Clearly I'll need to go back and watch Seasons One and Two.

Fave line:
Julia to Brennan: "Sweetie, this is not one of those things where you try to keep a secret and I ferret out the truth. This is where I tell you something that's true, so you can catch up to your own reality."

Monday, September 24, 2007

The New Season

What am I excited about?

Bionic Woman - of course! Very interested to see how they adapt it. Hopefully they will really make it new, as Battlestar Galactica did so successfully. [Premieres Wed. Sep 26]

Ugly Betty - It took me a while to understand what this show was trying to do, but I really admire it. [Premieres Thurs. Sep 27]

Brothers & Sisters, Grey's Anatomy - a few SFLs and definitely some space for critique [Premieres Sun. Sep 30]

Battlestar Galactica - The final season. What will happen to Starbuck, Laura and the rest of the crew? Won't find out until November.

Bones - Haven't actually seen this show but have heard good things about the SFL at the center of it! [Premieres Tues. Sep 25]

I will have more to say on each of these shows after their season premieres, but this is my Must Watch list.

Then there's the shows that have already started up!

L Word - All Female, all the time! All kinds of Strong.

Weeds - I'm still catching up on Season 2!

Saving Grace - have a few eps ready to go in my PVR, but haven't dug in yet.

Blood Ties - Canadian made detective show meets vampires - airs on Lifetime.

The Closer - became a fan last season and Brenda Johnson is my ultimate SFL right now.

Saturday, September 22, 2007

Every story has to begin somewhere

Why I made this blog:
I'd always thought about screenwriting, but the push to actually do it came at the end of a heist movie where, after 2 hours of getting lied to, the woman got left waiting for her man while he was off in a gun battle with a cop, who kept the dough. I thought to myself, "I would've had her drive off with the bag of money." I decided it was time to write my own endings for my own heroines. I'm hoping that analyzing shows and films will help me to define what I want to do (and not do) with my own characters and story lines.

And then there's television. When I was young, I could only watch one show a day (outside of public television). It always came down to Wonder Woman or Bionic Woman (though Wonder Woman usually won - couldn't resist that lasso!). In the 80s we had Cagney and Lacey. In the 90s, Scully and Buffy. In the Oughts, so far we've seen Sydney Bristow, Veronica Mars, Starbuck, Brenda Johnson, Vicki Nelson, and I would argue, Laura Roslin, Nancy Botwin and Betty Suarez.

What I want to do here:
My plan is to provide commentary on female characters in television and film, penned by both male and female writers. The choices made by writers, actors, networks. Where characters are allowed to go and grow over the course of their story.
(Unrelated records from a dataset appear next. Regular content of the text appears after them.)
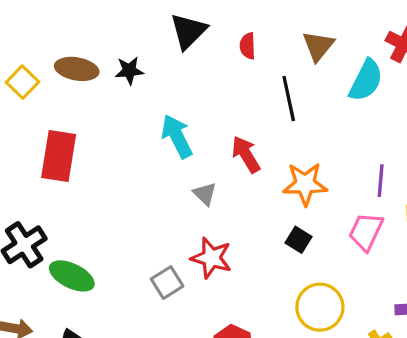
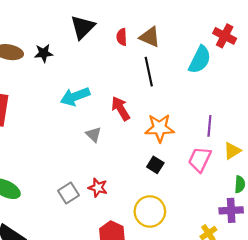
brown triangle: (318, 46) -> (150, 37), moved, turned -45
cyan arrow: (177, 136) -> (75, 97), turned -84
red star: (211, 258) -> (98, 188), moved, size x0.7
yellow circle: (320, 307) -> (150, 211), moved

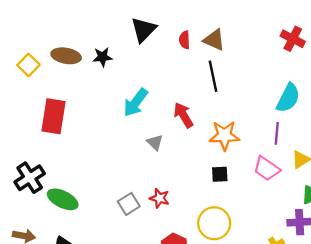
cyan semicircle: (200, 60) -> (288, 98), moved
cyan arrow: (75, 97) -> (136, 103), turned -32
pink trapezoid: (200, 159) -> (267, 169), turned -80
black square: (155, 165) -> (220, 174), turned -35

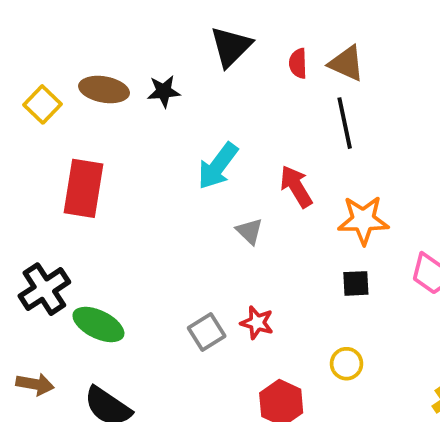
yellow circle: (214, 223) -> (346, 364), size x0.6

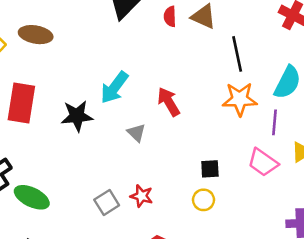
black star: (164, 91) -> (77, 116), moved, size x1.4
black line: (345, 123) -> (237, 54), moved
orange star: (363, 220) -> (240, 99), moved
yellow circle: (346, 364) -> (204, 200), moved

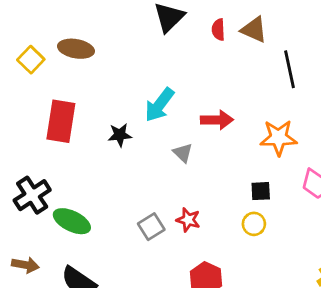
orange star: (240, 99) -> (279, 138), moved
red arrow: (169, 102) -> (217, 120), turned 120
black star: (77, 116) -> (120, 135), size x0.7

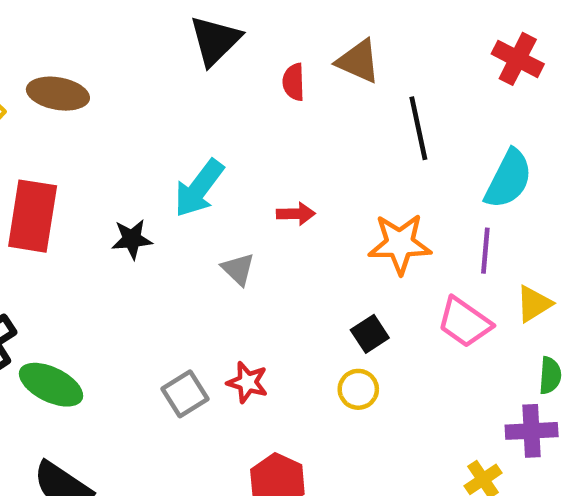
red semicircle: (218, 30) -> (294, 82), moved
red arrow: (217, 120) -> (296, 214), size x0.7
black square: (261, 191) -> (370, 334), turned -30

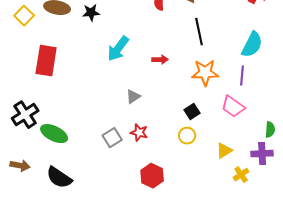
black line: (418, 128) -> (199, 32), moved
black star: (132, 239) -> (91, 13), moved
gray triangle: (238, 269) -> (133, 97), moved, turned 42
yellow triangle: (534, 304) -> (224, 151), moved

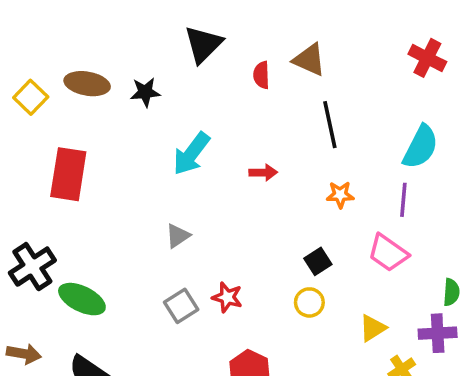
orange star: (205, 73) -> (340, 195), size x0.6
gray triangle: (133, 97) -> (178, 236), moved

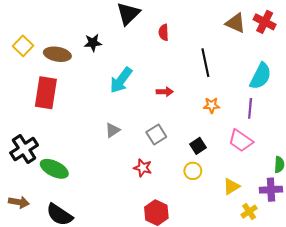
brown triangle: (309, 60) -> (236, 23), moved
brown ellipse: (87, 84) -> (57, 54), moved
gray square: (181, 306) -> (156, 134), moved

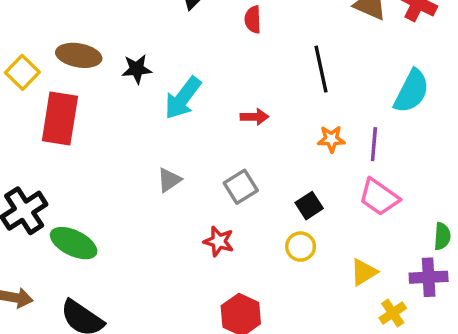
black star: (93, 43) -> (137, 69), moved
yellow square: (23, 46) -> (22, 72), moved
purple line: (250, 108) -> (374, 144), moved

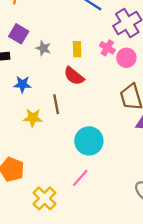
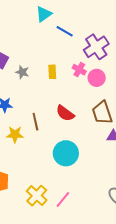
red semicircle: (74, 76) -> (65, 113), moved
pink line: (80, 178) -> (63, 199), moved
yellow cross: (44, 198) -> (37, 196), moved

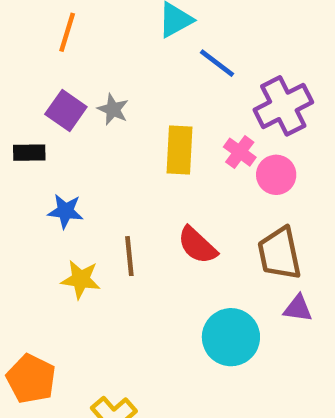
gray star: (22, 72) -> (113, 109), moved
yellow rectangle: (52, 72) -> (179, 150), size x1.5
cyan circle: (66, 153) -> (231, 337), moved

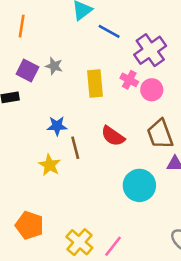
blue star: (65, 211) -> (57, 126), moved
yellow star: (81, 279) -> (50, 165), turned 30

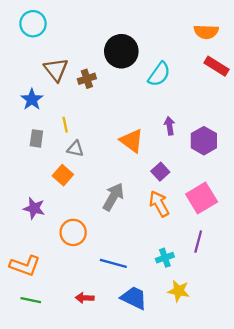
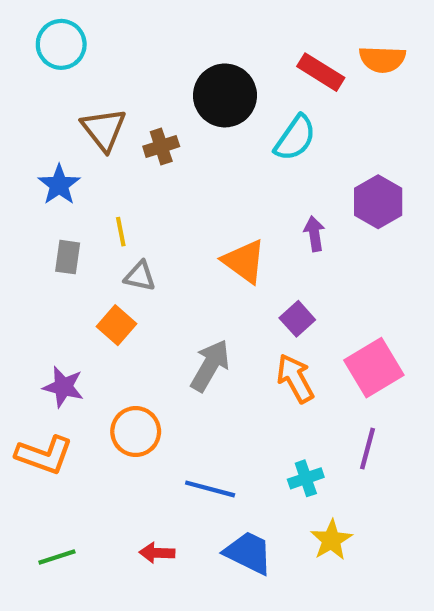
red rectangle: (216, 66) -> (321, 72), moved
purple hexagon: (204, 141) -> (378, 202), moved
orange L-shape: (25, 266) -> (44, 455), moved
yellow star: (179, 291) -> (331, 540), turned 30
green line: (31, 300) -> (57, 557), turned -30

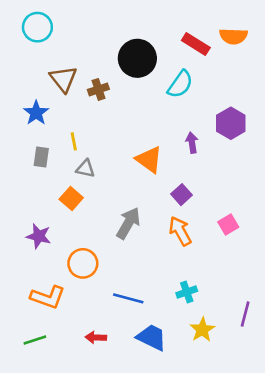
pink square: (374, 368) -> (228, 224), size x0.6
purple line: (367, 449) -> (245, 314), moved
orange L-shape: (44, 455) -> (48, 297), moved

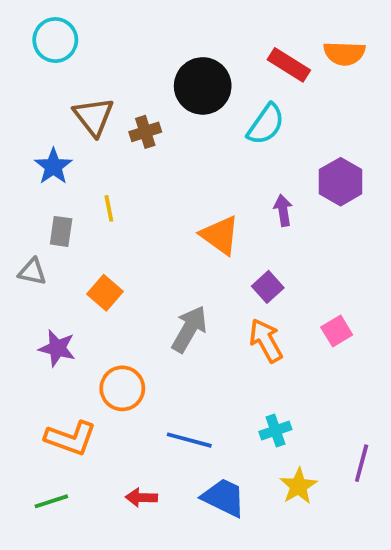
gray triangle: (85, 169) -> (32, 272), moved

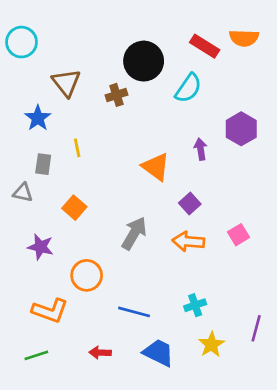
cyan circle: (55, 40) -> (22, 42), moved
brown cross: (145, 132) -> (116, 95), moved
orange arrow: (266, 341) -> (188, 241), turned -56

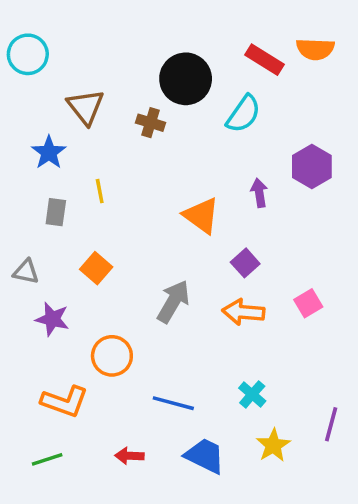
brown cross: (116, 95) -> (151, 123), turned 35
gray triangle: (23, 193) -> (26, 272), moved
cyan cross: (195, 305) -> (252, 394), turned -30

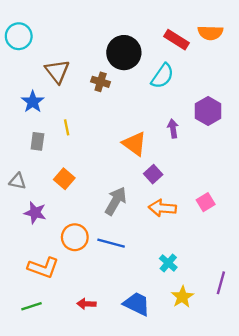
purple square: (245, 263) -> (153, 174), moved
blue line: (173, 403) -> (111, 243), moved

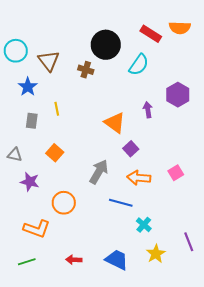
cyan circle: (19, 36) -> (16, 51), moved
blue line: (111, 243) -> (121, 203), moved
purple line: (221, 283) -> (189, 242), turned -36

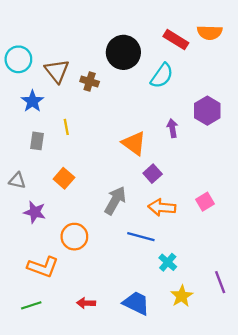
brown cross: (86, 70) -> (90, 81), moved

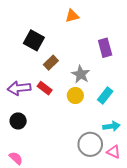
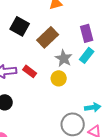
brown rectangle: (51, 63) -> (48, 37), moved, size x1.5
cyan rectangle: (105, 96) -> (87, 55), moved

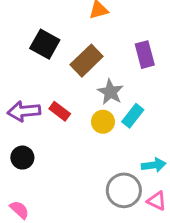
cyan rectangle: (87, 55) -> (133, 116), moved

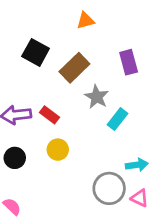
yellow circle: (103, 122) -> (58, 150), moved

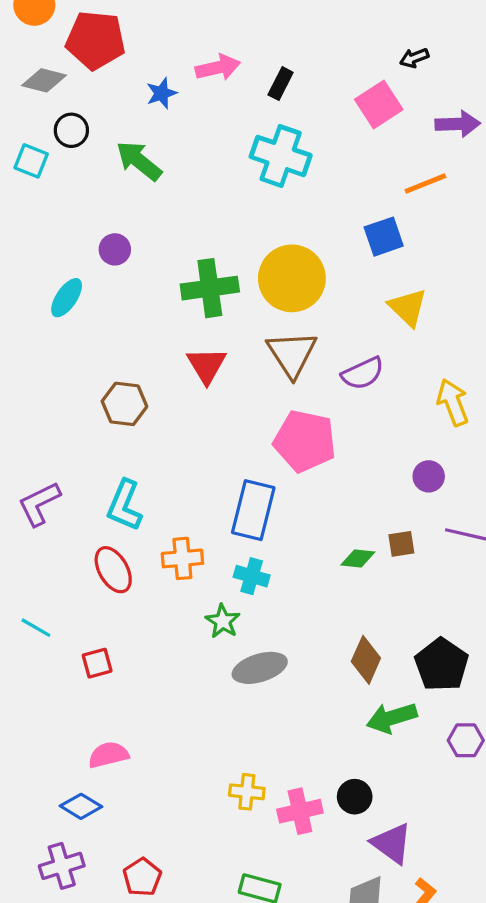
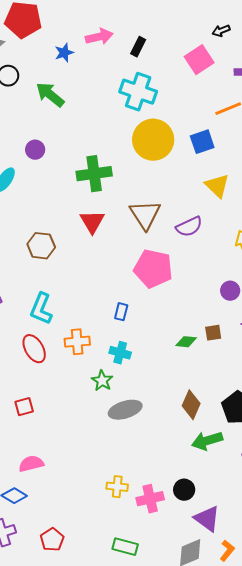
yellow circle: (292, 278) -> (153, 140), moved
blue rectangle: (253, 510) -> (121, 312), size x0.5

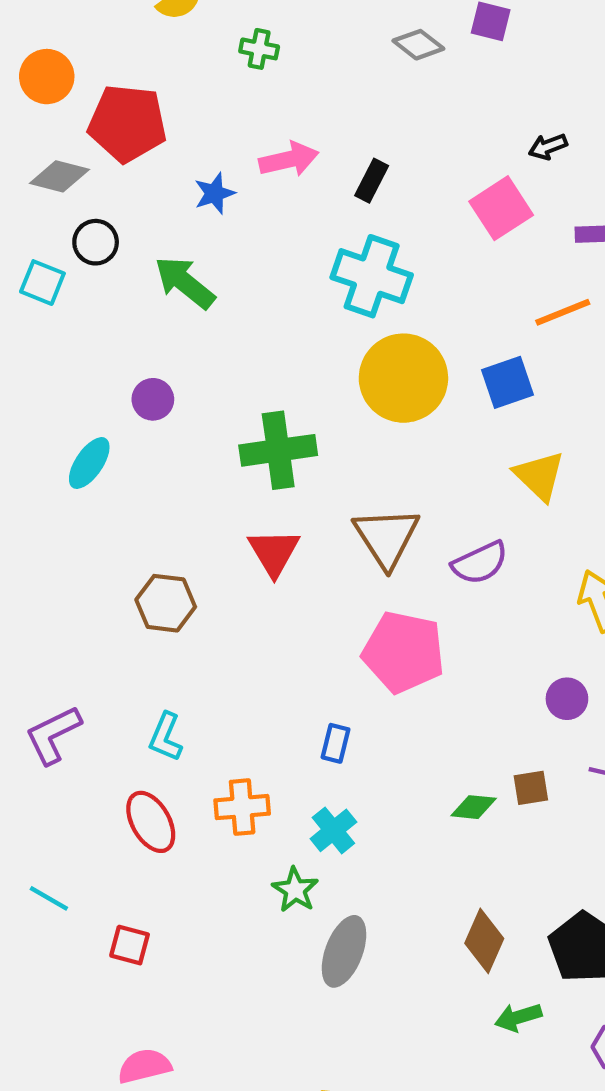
cyan L-shape: (41, 309) -> (166, 737), size x0.7
cyan cross: (120, 353) -> (333, 830), turned 35
red square: (24, 407) -> (130, 945), turned 30
gray ellipse: (125, 410) -> (344, 951), turned -52
green arrow: (207, 441) -> (518, 1017), size x0.7

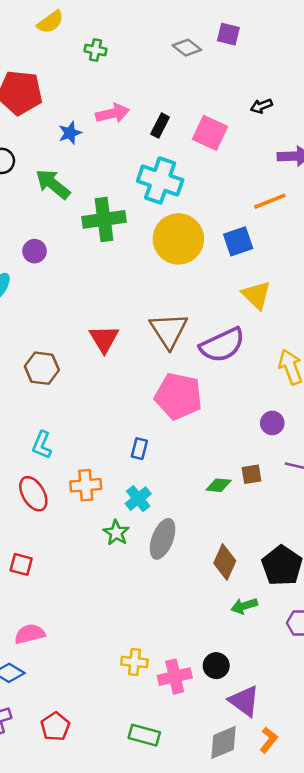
pink square: (501, 208) -> (210, 133), moved, turned -32
green cross: (278, 450) -> (104, 219), moved
purple semicircle: (480, 563) -> (222, 345), size x1.4
gray ellipse: (344, 951) -> (163, 539), moved

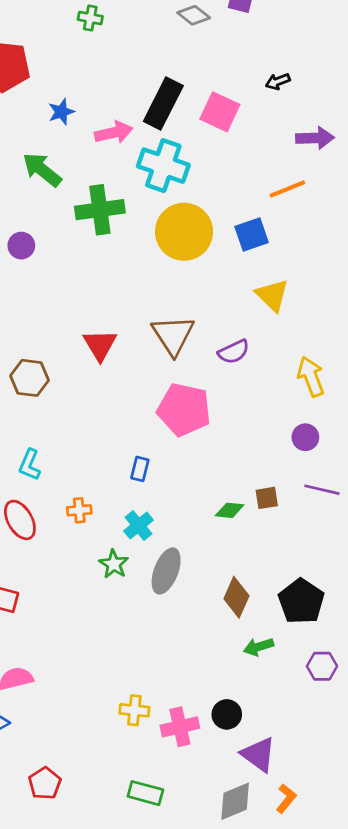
pink arrow: (113, 113) -> (114, 132), moved
black rectangle: (160, 126) -> (163, 104), size x1.8
purple semicircle: (222, 345) -> (234, 352), size x0.6
purple circle: (272, 423) -> (305, 437), moved
orange cross: (86, 485) -> (79, 510), size x0.7

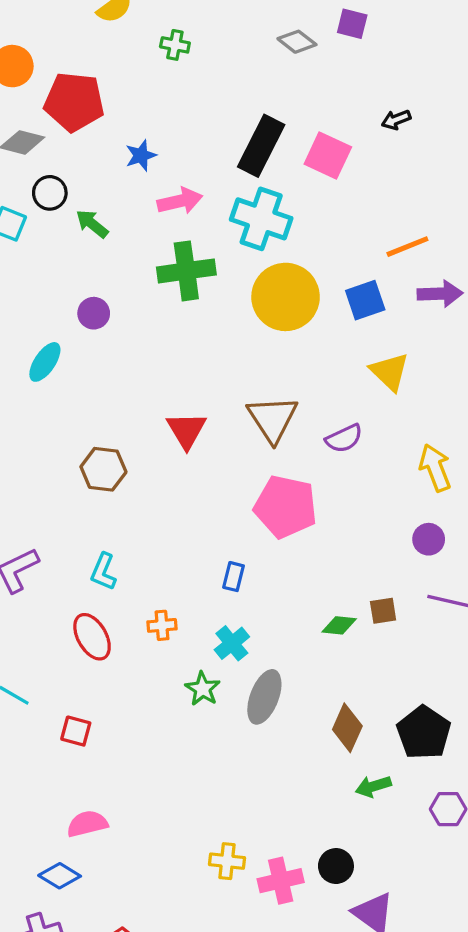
pink arrow: (114, 132) -> (180, 201), moved
purple arrow: (315, 138) -> (440, 294), moved
green arrow: (42, 170) -> (92, 224), moved, size x0.7

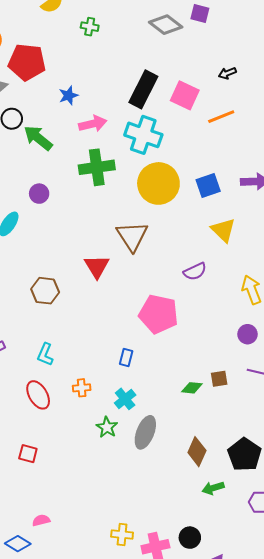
gray diamond: (297, 42) -> (166, 25), size x1.4
green arrow: (92, 224) -> (38, 138), size x1.4
orange line: (407, 247) -> (221, 117), moved
brown triangle: (273, 419) -> (132, 236), moved
pink semicircle: (87, 824) -> (41, 520), moved, size x0.7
I'll be analyzing current shows and films as well as referencing and studying older work. And I'll also occasionally be showcasing women who work in the industry, as this is a source of interest to me!

What I'm not interested in looking at (at least right now)
Comedy. Don't get me wrong, I like to laugh. And there's no doubt Roseanne for example was a SFL (Strong Female Lead). But I barely have enough time to watch all the drama shows I'm interested in, let alone develop a new interest in comedy.
Grisly Crime Drama. I admit it, I get squicked out by intensive forensics, and don't really feel the need to fill my mind with all the details of horrific crimes. This means no CSI, no Cold Case, and probably no Bones (though I'm going to try an ep).

Who the heck am I?
I am a writer and filmmaker. After three years of making short films and receiving grants to write, in 2006-07, I attended the Canadian Film Centre's Television program. I got to work with Barbara Samuels (now there's a SFL!) and a room of talented up-and-comers to create a mini-series. I'm now working on specs, original series ideas, and features, and pitching them to Canadian broadcasters and production companies.

I hope you'll join me in my investigations. I welcome your opinions, theories, counter-evidence, and of course suggestions for shows or films to watch!